Une atmosphère tendue aux abords du Palais de justice
L’audience de comparution s’est déroulée sous un dispositif sécuritaire notable, autour du Palais de justice et des rues y menant, où les forces de police ont empêché les proches du général à la retraite et les sympathisants de son parti d’organiser tout rassemblement de soutien, allant jusqu’à disperser par la force ceux qui s’étaient regroupés, selon les déclarations du président du parti.
Le président du parti « Mauritanie en avant », le docteur Nourredine Ould Mohamedou, a exprimé son étonnement quant à la manière dont le général à la retraite a été traité, estimant que son arrestation trouvait probablement son origine dans l’expression de positions politiques. Il a annoncé que le bureau exécutif du parti tiendrait une réunion pour examiner les suites à donner à la décision du juge d’instruction, tout en réaffirmant que le parti continuerait de réclamer la libération de ce membre de son bureau exécutif. Il a par ailleurs dénoncé ce qu’il a qualifié d’irrégularités juridiques ayant entaché l’arrestation, citant notamment l’interdiction faite aux dirigeants du parti et à des membres de sa famille de lui rendre visite.
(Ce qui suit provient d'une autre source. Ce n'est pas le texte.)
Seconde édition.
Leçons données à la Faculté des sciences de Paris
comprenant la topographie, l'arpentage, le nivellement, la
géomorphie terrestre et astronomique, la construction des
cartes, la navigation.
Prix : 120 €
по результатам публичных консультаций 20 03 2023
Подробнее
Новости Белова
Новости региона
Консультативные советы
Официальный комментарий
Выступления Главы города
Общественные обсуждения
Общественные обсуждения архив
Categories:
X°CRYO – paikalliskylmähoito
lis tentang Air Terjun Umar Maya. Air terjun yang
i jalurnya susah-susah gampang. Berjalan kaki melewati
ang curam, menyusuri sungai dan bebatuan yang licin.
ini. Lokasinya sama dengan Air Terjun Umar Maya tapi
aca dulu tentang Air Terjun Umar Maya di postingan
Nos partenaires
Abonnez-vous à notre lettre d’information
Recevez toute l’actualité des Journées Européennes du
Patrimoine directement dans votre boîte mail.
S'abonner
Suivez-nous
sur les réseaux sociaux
De son côté, l’avocat de la Défense a estimé que la détention du général à la retraite durant les premiers jours, sans qu’aucune charge officielle ne lui ait été notifiée ni qu’il ait pu communiquer avec son avocat et ses proches, constituerait – si ces éléments se confirmaient – une violation manifeste de la Constitution, du code de procédure pénale et des engagements internationaux de la Mauritanie en matière de droits humains.
Une personnalité militaire de premier plan
Le dossier Ould Maayouf revêt une dimension symbolique supplémentaire, puisqu’il s’agit du premier général à comparaître devant la police judiciaire en Mauritanie depuis l’époque de l’ancien président Mohamed Ould Abdel Aziz. Le général à la retraite est le fils du défunt commandant de la Gendarmerie, Viyah Ould Maayouf. Il a lui-même occupé le poste de chef d’état-major à la présidence de la République, avant de prendre la tête du groupement de sécurité routière, ultérieurement intégré au secteur de la police.
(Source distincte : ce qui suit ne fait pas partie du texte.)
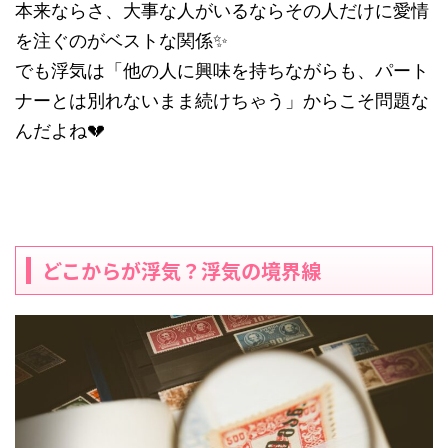
本来ならさ、大事な人がいるならその人だけに愛情
を注ぐのがベストな関係✨
でも浮気は「他の人に興味を持ちながらも、パート
ナーとは別れないまま続けちゃう」からこそ問題な
んだよね💔
どこからが浮気？浮気の境界線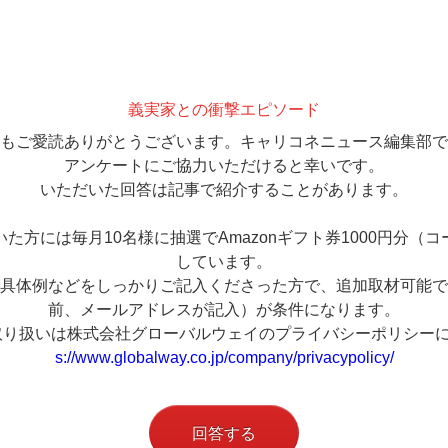
義実家との衝撃エピソード
もご愛読ありがとうございます。キャリコネニュース編集部で
アンケートにご協力いただけると幸いです。
いただいた回答は記事で紹介することがあります。
た方には毎月10名様に抽選でAmazonギフト券1000円分（
しています。
具体例などをしっかりご記入くださった方で、追加取材可能で
前、メールアドレスが記入）が条件になります。
取り扱いは株式会社グローバルウェイのプライバシーポリシー
s://www.globalway.co.jp/company/privacypolicy/
回答する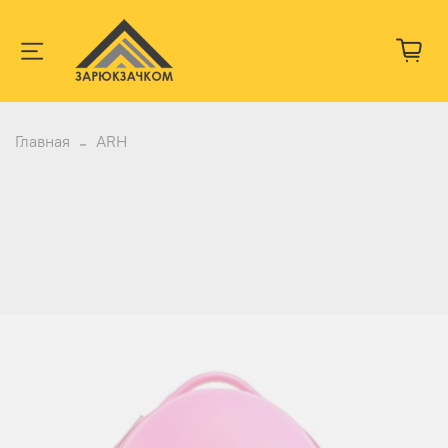
Главная
ARH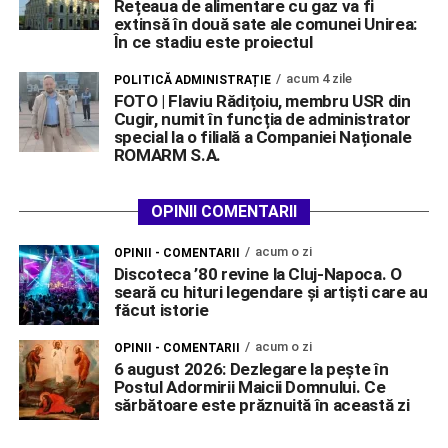
Rețeaua de alimentare cu gaz va fi
extinsă în două sate ale comunei Unirea:
În ce stadiu este proiectul
acum 4 zile
POLITICĂ ADMINISTRAȚIE
FOTO | Flaviu Rădițoiu, membru USR din
Cugir, numit în funcția de administrator
special la o filială a Companiei Naționale
ROMARM S.A.
OPINII COMENTARII
acum o zi
OPINII - COMENTARII
Discoteca ’80 revine la Cluj-Napoca. O
seară cu hituri legendare și artiști care au
făcut istorie
acum o zi
OPINII - COMENTARII
6 august 2026: Dezlegare la pește în
Postul Adormirii Maicii Domnului. Ce
sărbătoare este prăznuită în această zi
Un dossier qui dépasse le cas individuel
Selon des observateurs et des organisations de défense des droits humains, l’affaire du général à la retraite s’inscrit dans une série croissante de poursuites judiciaires ayant, ces dernières années, touché militants, blogueurs et journalistes, avant de s’étendre récemment à des députés élus ainsi qu’à des personnalités politiques et militaires de premier plan. Des organisations des droits humains et des médias ont documenté des dizaines de cas liés à la liberté d’expression en Mauritanie depuis l’entrée en vigueur de la loi sur la protection des symboles, parmi lesquels au moins quarante cas individuels directement liés à une activité politique, associative ou journalistique, sans compter des dizaines d’autres arrestations survenues lors de manifestations et de rassemblements pacifiques.
Avec l’incarcération du général à la retraite à la prison civile, l’issue de ce dossier reste suspendue au déroulement de la suite de l’instruction, tandis que son parti et ses avocats guettent tout développement susceptible de conduire à sa libération ou à la fixation d’une date pour son procès.